|Action||Adopt new standards for licensed private child-placing agencies.|
|Comment Period||Ends 4/1/2011|
Many faith-based adoption agencies operate in accordance with their sincerely-held religious belief that marriage is the union of one man and one woman, and the related belief that the optimal environment for children to learn and grow is in a home led by a married couple. These principles are fully consistent with the Constitution of Virginia, which states that “only a union between one man and one woman may be a marriage valid in or recognized by this Commonwealth and its political subdivisions.” Va. Const. Art. I, § 15-A.
Furthermore, Virginia law recognizes the difference between a married couple and an unmarried cohabiting couple in terms of fitness for adoption, stating, “[i]n determining the appropriate home in which to place a child for adoption, a married couple or an unmarried individual shall be eligible to receive placement of a child for purposes of adoption.” Va. Code Ann. § 63.2-1225(A). As such, a faith-based agency’s religious objection to handling adoption placements for unmarried cohabiting couples (whether opposite-sex or same sex) is fully consistent with Virginia law. The proposed regulation would contradict the important public policy expressed by the Virginia Constitution and the General Assembly elevating marriage between one man and one woman as the ideal family structure for raising children.
It is clear that, in general, children who live in a home led by a married man and woman are better off than children who do not. For example, children who grow up without a father have higher rates of poverty, illness or injury, incarceration, pregnancy, drug or alcohol abuse, and dropping out of high school than children who grow up with a father. National Fatherhood Initiative, The Father Factor, http://www.fatherhood.org/Page.aspx?pid=403. In addition, there is a disturbing relationship between children raised in a home led by an unmarried cohabiting couple and physical or sexual abuse.
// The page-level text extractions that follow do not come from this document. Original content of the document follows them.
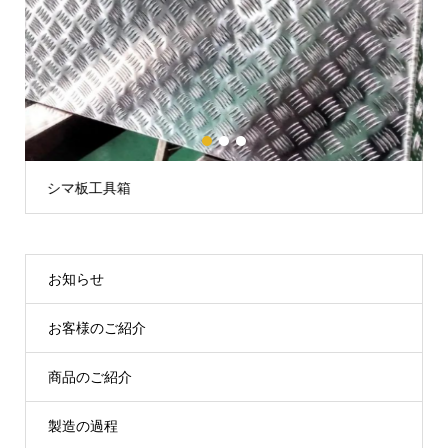
1
2
3
シマ板工具箱
お知らせ
お客様のご紹介
商品のご紹介
製造の過程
See, e.g., Associated Press, Children at higher risk in nontraditional homes; Abusive-boyfriend syndrome part of broader trend, experts worry, Nov. 18, 2007, http://www.msnbc.msn.com/id/21838575/ns/health-kids_and_parenting/. As such, the proposed regulation harms the best interests of children by penalizing faith-based organizations that promote the raising of children in homes led by a married couple.
The regulation is also unnecessary because a married couple or individual whose lifestyle or worldview is inconsistent with the tenets of a particular adoption agency has numerous other options available to them. A directory of licensed child-placing agencies recently prepared by the Department of Social Services lists over 75 different agencies licensed for adoption, foster care, and/or independent living services in Virginia. Virginia Dep’t of Social Servs., Div. of Licensing Programs, Directory of Licensed Child-Placing Agencies, Jan. 2011, http://www.dss.virginia.gov/pub/pdf/childplacedir.pdf. The large number of existing agencies ensures that any prospective adoptive parent will be able to find an agency suitable to his or her needs.
The Proposed Regulation Is Invalid
Protection for “sexual orientation” status is conspicuously absent from the Virginia Code, despite various efforts to enact legislation that would add “sexual orientation” as a protected class. The proposed regulation is just the latest of many ultra vires attempts to add “sexual orientation” as a protected status in Virginia law without legislative approval.
In 2006, Governor McDonnell, then acting as Attorney General of Virginia, concluded that an executive order changing the Commonwealth’s nondiscrimination policy to include “sexual orientation” as a protected class was unconstitutional. His opinion stated, “the addition of sexual orientation as a protected employment class within state government was intended to, and in fact did, alter the public policy of the Commonwealth. . . . [C]hanging the public policy of the Commonwealth is within the purview of the General Assembly; therefore, that portion of Executive Order No. 1 is beyond the scope of executive authority and, therefore, unconstitutional.” Va. A.G. Op. No. 05-094, 2006 Va. AG LEXIS 12 (Feb. 24, 2006) (emphasis added).
Previous Attorney General opinions had similarly concluded that the addition of “sexual orientation” status as a protected class in Virginia would require the approval of the General Assembly. See, e.g., Va. A.G. Op. No. 02-089, 2002 Va. AG LEXIS 79 (Nov. 8, 2002) (“[W]ithout enabling legislation, the Fairfax County School Board has no authority to include sexual orientation in its nondiscrimination policy.”); Va. A.G. Op. No. 02-029, 2002 Va. AG LEXIS 64 (Apr. 30, 2002) (concluding that enabling legislation is required to allow “(1) Fairfax County to prohibit discrimination due to sexual orientation or (2) the Fairfax County Human Rights Commission to investigate cases involving alleged discrimination based on sexual orientation”). As such, the proposed regulation unconstitutionally attempts to legislate public policy through executive regulation.